What the task asks
If a line in the records below contains the word "checkbox", copy it.

Data supplied
★ ★ ★ ★ ★ ★ ★
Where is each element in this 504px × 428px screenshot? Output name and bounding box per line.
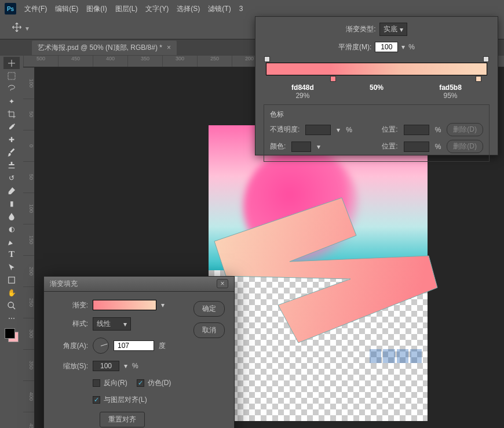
- shape-layer[interactable]: [209, 195, 440, 346]
- path-select-tool[interactable]: [3, 261, 20, 273]
- menu-type[interactable]: 文字(Y): [145, 4, 169, 14]
- document-tab[interactable]: 艺术海报.psd @ 50% (N顶部, RGB/8#) * ×: [32, 41, 177, 55]
- ruler-vertical: 1005005010015020025030035040045050055060…: [23, 67, 35, 428]
- chevron-down-icon[interactable]: ▾: [161, 301, 165, 309]
- grad-type-select[interactable]: 实底▾: [379, 23, 407, 36]
- gradient-fill-dialog: 渐变填充 × 渐变: ▾ 样式: 线性▾ 角度(A): 度: [43, 276, 235, 428]
- stops-fieldset: 色标 不透明度: ▾ % 位置: % 删除(D) 颜色: ▾ 位置: % 删除(…: [264, 104, 490, 162]
- scale-input[interactable]: [93, 361, 119, 371]
- position-label: 位置:: [382, 125, 397, 135]
- menu-edit[interactable]: 编辑(E): [55, 4, 78, 14]
- tab-label: 艺术海报.psd @ 50% (N顶部, RGB/8#) *: [38, 43, 162, 53]
- chevron-down-icon[interactable]: ▾: [25, 24, 29, 32]
- crop-tool[interactable]: [3, 108, 20, 120]
- color-stop-right[interactable]: [476, 76, 481, 82]
- magic-wand-tool[interactable]: ✦: [3, 95, 20, 107]
- angle-dial[interactable]: [93, 338, 109, 354]
- healing-tool[interactable]: ✚: [3, 133, 20, 146]
- opacity-stop-left[interactable]: [264, 56, 270, 62]
- opacity-input: [305, 125, 331, 135]
- menu-select[interactable]: 选择(S): [177, 4, 200, 14]
- brush-tool[interactable]: [3, 146, 20, 158]
- color-swatch-input: [291, 142, 311, 152]
- menu-bar: Ps 文件(F) 编辑(E) 图像(I) 图层(L) 文字(Y) 选择(S) 滤…: [0, 0, 504, 17]
- chevron-down-icon[interactable]: ▾: [124, 362, 127, 370]
- delete-stop-button: 删除(D): [447, 123, 483, 136]
- menu-file[interactable]: 文件(F): [24, 4, 47, 14]
- watermark: [370, 349, 422, 363]
- gradient-preview[interactable]: [93, 300, 156, 310]
- svg-rect-1: [9, 277, 15, 283]
- cancel-button[interactable]: 取消: [193, 322, 225, 338]
- svg-point-2: [8, 302, 13, 307]
- color-label: 颜色:: [270, 142, 286, 151]
- delete-stop-button-2: 删除(D): [447, 140, 483, 153]
- eyedropper-tool[interactable]: [3, 121, 20, 133]
- menu-layer[interactable]: 图层(L): [115, 4, 138, 14]
- chevron-down-icon: ▾: [317, 143, 320, 151]
- stamp-tool[interactable]: [3, 159, 20, 171]
- tools-panel: ✦ ✚ ↺ ▮ ◐ T ✋ ⋯: [0, 56, 23, 343]
- type-tool[interactable]: T: [3, 248, 20, 260]
- opacity-label: 不透明度:: [270, 125, 300, 135]
- stops-title: 色标: [270, 110, 483, 119]
- move-tool[interactable]: [3, 57, 20, 69]
- style-select[interactable]: 线性▾: [93, 317, 131, 331]
- gradient-bar[interactable]: [266, 63, 487, 75]
- svg-rect-0: [8, 72, 15, 79]
- lasso-tool[interactable]: [3, 82, 20, 95]
- gradient-editor-panel: 渐变类型: 实底▾ 平滑度(M): ▾ % fd848d29% 50% fad5…: [255, 16, 498, 155]
- scale-label: 缩放(S):: [53, 361, 88, 371]
- menu-extra: 3: [239, 5, 243, 13]
- zoom-tool[interactable]: [3, 299, 20, 311]
- chevron-down-icon: ▾: [337, 126, 340, 134]
- hand-tool[interactable]: ✋: [3, 286, 20, 299]
- dodge-tool[interactable]: ◐: [3, 223, 20, 235]
- reverse-checkbox[interactable]: 反向(R): [93, 378, 127, 388]
- dialog-title: 渐变填充: [50, 279, 78, 289]
- ok-button[interactable]: 确定: [193, 301, 225, 317]
- opacity-stop-right[interactable]: [483, 56, 489, 62]
- gradient-tool[interactable]: ▮: [3, 197, 20, 209]
- chevron-down-icon[interactable]: ▾: [401, 43, 405, 51]
- position-label: 位置:: [382, 142, 397, 151]
- tab-close-icon[interactable]: ×: [167, 43, 171, 52]
- color-swatch[interactable]: [5, 328, 19, 342]
- document: [209, 125, 428, 421]
- percent-label: %: [408, 43, 415, 51]
- menu-filter[interactable]: 滤镜(T): [208, 4, 231, 14]
- position-input-2: [404, 142, 429, 152]
- smoothness-label: 平滑度(M):: [338, 42, 371, 52]
- marquee-tool[interactable]: [3, 70, 20, 82]
- menu-image[interactable]: 图像(I): [86, 4, 107, 14]
- position-input: [404, 125, 429, 135]
- blur-tool[interactable]: [3, 210, 20, 222]
- angle-label: 角度(A):: [53, 341, 88, 351]
- ps-logo-icon: Ps: [5, 3, 16, 14]
- grad-type-label: 渐变类型:: [346, 24, 375, 34]
- close-icon[interactable]: ×: [217, 279, 228, 288]
- angle-input[interactable]: [114, 340, 154, 351]
- stop-readout: fd848d29% 50% fad5b895%: [264, 84, 490, 100]
- edit-toolbar[interactable]: ⋯: [3, 312, 20, 324]
- history-brush-tool[interactable]: ↺: [3, 172, 20, 184]
- shape-tool[interactable]: [3, 274, 20, 286]
- dialog-titlebar[interactable]: 渐变填充 ×: [44, 277, 234, 292]
- pen-tool[interactable]: [3, 235, 20, 248]
- angle-unit: 度: [159, 341, 166, 351]
- color-stop-left[interactable]: [330, 76, 336, 82]
- eraser-tool[interactable]: [3, 184, 20, 197]
- gradient-label: 渐变:: [53, 300, 88, 310]
- dither-checkbox[interactable]: 仿色(D): [137, 378, 171, 388]
- style-label: 样式:: [53, 319, 88, 329]
- move-tool-icon[interactable]: [12, 22, 22, 34]
- align-checkbox[interactable]: 与图层对齐(L): [93, 395, 147, 405]
- smoothness-input[interactable]: [375, 42, 398, 52]
- reset-align-button[interactable]: 重置对齐: [100, 412, 145, 427]
- scale-unit: %: [132, 362, 138, 370]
★ ★ ★ ★ ★ ★ ★
Answer space
- reverse-checkbox[interactable]: 反向(R): [93, 378, 127, 388]
- dither-checkbox[interactable]: 仿色(D): [137, 378, 171, 388]
- align-checkbox[interactable]: 与图层对齐(L): [93, 395, 147, 405]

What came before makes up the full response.